While ancient legends took place in castles or convents and their heroes were knights on horses, contemporary legends reflect modern-day society. They take place in public transport, dormitories or offices, and they usually happen to friends of friends. However, the essence of the legends has remained more or less unchanged over the years. They typically contain an element of fear, horror, mystery or humour. Interestingly, the most ancient motives survive thanks to children.

“The tales told by small children at summer camps and schools use motives typical for very old fairy tales, myths and legends. Urban legends narrated by adults are modern. But children’s legends are about vampires, werewolves, skeletons, which is typical for the ancient folklore. Actually many stories collected in Czech Republic, Europe and the U.S. narrated by children are very old; centuries old. We have stories that have been recorded in Middle Ages.”

One of the aims of ethnographers is to trace how individual myths came into being. However, there are only very few myths where they actually discovered the original source. They also study how myths are passed among people and what features they need to survive in the oral tradition. Petr Janecek says that so far, they have not quite grasped the essence of a successful myth:

“We have some urban legends that were invented by the folklorists, psychologists and sociologists, to trace the oral tradition, to trace how the story was spread, but none of them had lived for long. The collective oral tradition somehow recognizes the artificial urban legend.”

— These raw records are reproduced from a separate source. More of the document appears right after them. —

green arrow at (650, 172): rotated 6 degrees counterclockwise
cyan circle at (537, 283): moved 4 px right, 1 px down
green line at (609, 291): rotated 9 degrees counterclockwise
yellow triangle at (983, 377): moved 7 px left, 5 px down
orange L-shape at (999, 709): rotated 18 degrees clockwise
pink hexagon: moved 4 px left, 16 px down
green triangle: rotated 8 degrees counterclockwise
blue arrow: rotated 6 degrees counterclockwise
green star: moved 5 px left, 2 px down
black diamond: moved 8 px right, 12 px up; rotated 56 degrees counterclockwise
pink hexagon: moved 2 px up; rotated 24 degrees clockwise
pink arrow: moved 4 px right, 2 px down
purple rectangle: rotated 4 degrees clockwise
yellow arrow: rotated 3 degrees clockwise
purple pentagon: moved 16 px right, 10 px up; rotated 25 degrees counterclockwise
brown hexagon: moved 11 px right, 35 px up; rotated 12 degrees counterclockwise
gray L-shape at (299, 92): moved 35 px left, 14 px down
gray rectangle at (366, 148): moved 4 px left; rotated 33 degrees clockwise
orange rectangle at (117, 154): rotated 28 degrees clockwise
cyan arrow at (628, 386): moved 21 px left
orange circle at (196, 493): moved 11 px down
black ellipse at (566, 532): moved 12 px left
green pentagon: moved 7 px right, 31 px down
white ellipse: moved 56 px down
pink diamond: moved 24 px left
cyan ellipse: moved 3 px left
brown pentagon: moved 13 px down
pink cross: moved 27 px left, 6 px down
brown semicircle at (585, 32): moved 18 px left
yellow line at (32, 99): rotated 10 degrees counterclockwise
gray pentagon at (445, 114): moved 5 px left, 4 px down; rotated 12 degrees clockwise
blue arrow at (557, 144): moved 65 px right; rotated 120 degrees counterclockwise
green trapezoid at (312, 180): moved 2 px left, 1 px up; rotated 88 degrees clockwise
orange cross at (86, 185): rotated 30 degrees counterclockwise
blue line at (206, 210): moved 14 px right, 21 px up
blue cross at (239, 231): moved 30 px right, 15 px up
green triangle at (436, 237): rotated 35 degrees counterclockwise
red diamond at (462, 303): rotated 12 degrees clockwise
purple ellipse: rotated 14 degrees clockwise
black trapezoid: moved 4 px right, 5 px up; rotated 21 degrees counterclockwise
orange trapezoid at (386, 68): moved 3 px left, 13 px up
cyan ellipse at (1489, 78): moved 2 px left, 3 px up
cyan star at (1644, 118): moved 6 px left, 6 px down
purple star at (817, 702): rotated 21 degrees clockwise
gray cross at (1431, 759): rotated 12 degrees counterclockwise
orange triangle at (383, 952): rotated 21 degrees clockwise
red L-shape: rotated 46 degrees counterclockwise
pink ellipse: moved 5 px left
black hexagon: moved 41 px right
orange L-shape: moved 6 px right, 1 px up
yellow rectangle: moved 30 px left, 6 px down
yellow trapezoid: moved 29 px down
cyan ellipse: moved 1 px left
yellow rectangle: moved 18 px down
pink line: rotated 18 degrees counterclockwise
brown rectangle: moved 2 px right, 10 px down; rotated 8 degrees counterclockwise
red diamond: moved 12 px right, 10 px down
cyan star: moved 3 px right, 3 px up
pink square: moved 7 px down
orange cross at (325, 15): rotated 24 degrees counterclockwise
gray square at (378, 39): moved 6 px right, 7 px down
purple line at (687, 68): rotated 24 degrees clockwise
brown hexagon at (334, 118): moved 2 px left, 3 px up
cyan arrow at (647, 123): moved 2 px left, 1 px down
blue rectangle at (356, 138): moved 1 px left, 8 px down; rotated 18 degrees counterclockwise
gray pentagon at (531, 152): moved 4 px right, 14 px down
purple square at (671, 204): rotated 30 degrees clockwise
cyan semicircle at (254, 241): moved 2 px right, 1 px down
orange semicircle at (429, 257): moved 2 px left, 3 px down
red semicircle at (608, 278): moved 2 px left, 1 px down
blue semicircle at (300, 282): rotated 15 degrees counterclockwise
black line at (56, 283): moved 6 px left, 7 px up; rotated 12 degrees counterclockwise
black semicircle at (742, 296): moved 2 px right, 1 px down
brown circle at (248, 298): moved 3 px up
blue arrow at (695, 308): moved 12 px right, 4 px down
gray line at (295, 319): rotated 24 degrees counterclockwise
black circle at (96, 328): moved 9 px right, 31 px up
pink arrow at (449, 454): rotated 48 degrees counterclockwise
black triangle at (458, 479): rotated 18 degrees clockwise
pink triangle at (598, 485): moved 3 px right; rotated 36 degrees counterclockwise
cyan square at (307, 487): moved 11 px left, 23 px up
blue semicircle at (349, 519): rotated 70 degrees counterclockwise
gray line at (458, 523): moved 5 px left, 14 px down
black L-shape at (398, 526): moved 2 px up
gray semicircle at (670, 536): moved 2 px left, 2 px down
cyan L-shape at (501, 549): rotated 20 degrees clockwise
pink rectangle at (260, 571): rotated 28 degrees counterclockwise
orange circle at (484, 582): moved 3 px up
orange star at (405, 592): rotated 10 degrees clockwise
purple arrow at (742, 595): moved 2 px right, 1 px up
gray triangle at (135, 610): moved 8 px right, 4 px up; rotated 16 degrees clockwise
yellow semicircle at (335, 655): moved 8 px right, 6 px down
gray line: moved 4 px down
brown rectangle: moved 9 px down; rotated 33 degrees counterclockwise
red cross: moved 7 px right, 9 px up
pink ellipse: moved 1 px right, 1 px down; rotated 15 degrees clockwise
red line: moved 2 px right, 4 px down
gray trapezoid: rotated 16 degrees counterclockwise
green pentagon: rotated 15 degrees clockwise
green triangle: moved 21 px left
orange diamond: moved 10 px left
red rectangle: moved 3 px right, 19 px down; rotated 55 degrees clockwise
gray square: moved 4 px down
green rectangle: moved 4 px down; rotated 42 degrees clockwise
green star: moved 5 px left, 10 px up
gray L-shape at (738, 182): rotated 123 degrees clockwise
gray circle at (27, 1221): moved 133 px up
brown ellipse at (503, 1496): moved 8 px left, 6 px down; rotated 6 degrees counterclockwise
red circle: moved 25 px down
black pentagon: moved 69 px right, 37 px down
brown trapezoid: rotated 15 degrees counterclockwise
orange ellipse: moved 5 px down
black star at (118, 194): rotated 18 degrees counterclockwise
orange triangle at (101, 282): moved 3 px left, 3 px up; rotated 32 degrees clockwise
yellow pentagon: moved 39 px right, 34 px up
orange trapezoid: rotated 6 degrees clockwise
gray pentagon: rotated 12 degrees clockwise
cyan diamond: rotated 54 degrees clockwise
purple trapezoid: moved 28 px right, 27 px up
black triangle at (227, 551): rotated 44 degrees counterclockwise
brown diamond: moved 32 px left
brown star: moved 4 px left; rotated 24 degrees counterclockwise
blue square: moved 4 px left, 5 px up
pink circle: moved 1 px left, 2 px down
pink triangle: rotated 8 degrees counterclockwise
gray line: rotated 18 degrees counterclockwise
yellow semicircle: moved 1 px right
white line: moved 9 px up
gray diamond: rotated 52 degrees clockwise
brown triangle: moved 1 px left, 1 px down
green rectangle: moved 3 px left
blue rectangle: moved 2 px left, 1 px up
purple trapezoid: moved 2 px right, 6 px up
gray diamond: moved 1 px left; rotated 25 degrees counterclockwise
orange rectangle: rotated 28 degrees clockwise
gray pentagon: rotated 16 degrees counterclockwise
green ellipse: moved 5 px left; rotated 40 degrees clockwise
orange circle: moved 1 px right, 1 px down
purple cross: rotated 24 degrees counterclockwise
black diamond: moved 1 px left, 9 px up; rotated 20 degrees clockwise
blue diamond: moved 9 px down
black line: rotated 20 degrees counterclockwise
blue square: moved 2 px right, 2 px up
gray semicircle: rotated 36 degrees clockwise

Since people all over the world essentially deal with the same issues, there are only a few myths restricted to a single place or period of time. One of the few exceptions is the legend of a mysterious spring-heeled fighter against the Nazis.

“The Perak or Springman of Prague is a very interesting legend. It was widespread in the Protectorate of Bohemia and Moravia during the Nazi occupation. Perak was some kind of a national hero. You have old national heroes, like knights in the Blanik Hill or Janosik in Slovakia. You can compare Perak to Captain America, Superman or Spiderman, but there is a big difference. The superheroes like Captain America were invented by someone but Perak or Sprigman originated in oral tradition. People invented this mystical fighter against the Nazis. It was a widespread legend and almost everyone during the war in Czechoslovakia heard about him.”

When I was a kid, in the 1980s, there was a Black Ambulance driving around Prague. It was kidnapping children and stealing their organs. Once I went from school late in the evening and a black car was following me. I though it was the Black Ambulance!

Another popular Czech legend is the Black Ambulance. The myth became so widespread in the 1980s Czechoslovakia that it had to be officially debunked on Czech television. The myth appeared in different variations in the whole Soviet Block. Polish children, for instance, were threatened by a Black Volga car.

“It’s hard to say if for example Czechoslovak urban legends are specific. I think they are very similar to the Polish and Hungarian ones. But there are some local differences. For example Czechoslovak urban legends from the communist era are more comical. Czechs liked to joke about party members, executives and policemen. Polish legends are grim.”

As Petr Janecek points out, democracy is not an ideal environment for the emergence of new legends. Contemporary Czech myths resemble more and more the global repertoire. It is an unquestionable sign that Czechs are more or less satisfied and they don’t have any serious political or economic problems to deal with.

My colleague told me a story that he heard from his friend, who works as a computer specialist in a big company. Sometimes the employees drive him mad. One of them called him the other day complaining that his coffee holder was broken, asking if he could come and fix it. My colleague’s friend didn’t understand what he was talking about so in the end he went to have a look. The man wanted him to repair his CD drive but he thought it was a coffee holder!